Because this book is designed to show how aid erodes cooperative behavior, it focuses on analyzing the problems within the incentive structures currently offered by aid agencies. However, despite the obvious problems with the existing aid system, the conclusion I personally draw from this research is not that we need to do away with aid, but rather that we need to make a conscious effort to get the incentives right. In the book’s conclusion I present an example of how the findings from this research can be operationalized by drawing on an intervention I personally designed for a Quranic school integration program under the Department for International Development’s education sector support program in Nigeria. Nadia Naviwala, a former student of the Kennedy School of Government at Harvard University, has used the findings from this research to develop a number of proposals to channel aid to NGOs in Pakistan more effectively. For those who are interested in operationalizing the findings from this book, her paper Harnessing Local Capacity: U.S. Assistance and NGOs in Pakistan, available at the Web site of Carr Centre for Human Rights Policy, is a good starting point. Thus, although this book shows how aid is actually crowding out altruistic behavior because development agencies have started with wrong assumptions about the incentive structures that shape collective action decisions, it is very much about improving aid, not abandoning it. I feel the need to emphasize this point because although many individuals in developing societies do genuinely engage in community-based collective action and do solve many of their problems effectively, the challenges of development that one sees in many of these societies are too serious to allow the decision makers in more developed economies to withdraw. Pressure thus needs to be built for better utilization of aid, not for stopping it all together.
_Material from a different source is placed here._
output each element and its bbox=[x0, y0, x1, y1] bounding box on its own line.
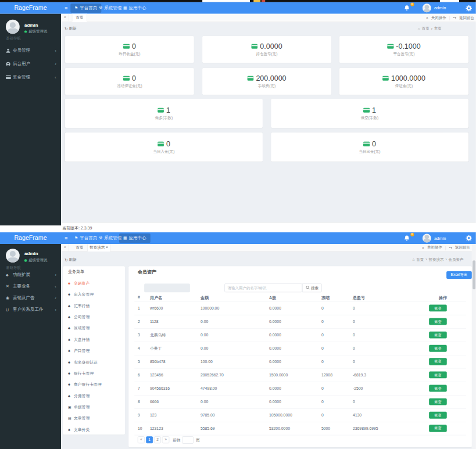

Here I would also like to acknowledge the many organizations and individuals who have provided financial, intellectual, and moral support for this project. I am grateful to the Economic and Social Research Council, the Oxford Department of International Development, the Aga Khan Foundation, and the Oxford Centre for Islamic Studies for providing financial support for this research. I have also greatly enjoyed my association with St Antony’s College and Wolfson College at Oxford. In addition I am grateful to Elsevier for giving permission to reproduce in Chapter 5 material from my article “Dangerous Correlations: Aid’s Impact on NGOs’ Performance and Ability to Mobilize Members in Pakistan,” published in World Development in 2008.

Intellectually, I am indebted to Sabina Alkire, Virginia Appell, Jawad Haroon, Kate Meagher, and Gavin Williams for reading parts or the whole of this manuscript and providing enormously useful comments. Jawad Haroon in particular mulled over each and every line of this work with unimaginable care, critically engaged with the arguments, and most important, having worked in the development sector in Pakistan, constantly reaffirmed the need to adopt the analytical approach that I have developed. I am also extremely grateful to the two reviewers of the manuscript whose comments greatly helped refine the arguments. In particular I am indebted to Margo Beth Fleming, my editor at Stanford University Press, for her great enthusiasm and confidence in this project.

Many friends have also provided wonderful support during this period. Adeel, Devi, Emma, James, Leah, Maysam, Proochista, and Tehnyat have been great companions. Emma has to be thanked in addition for being my ultimate editing adviser, and Leah for feedback on parts of the draft. Arif, Babar, Harris, Mazhar, Saman, and Talat have also supported me by their intellectual engagement with the subject of inquiry as well as by being very caring friends. However, none of this would have been possible without the support of my family. Bahi, Sadia Appa, Appi, and Mona and their partners and children provide that essential comfort zone to which I need to retreat after periods of intense activity, as do Ammi, Amna, and Noreen Khala, who always help put things in perspective. This strong support base has been central to sustaining the intellectual commitment required of a project of this nature.

Last but not least, of all my projects, this book owes a special thanks to Adrian Wood, and he knows why.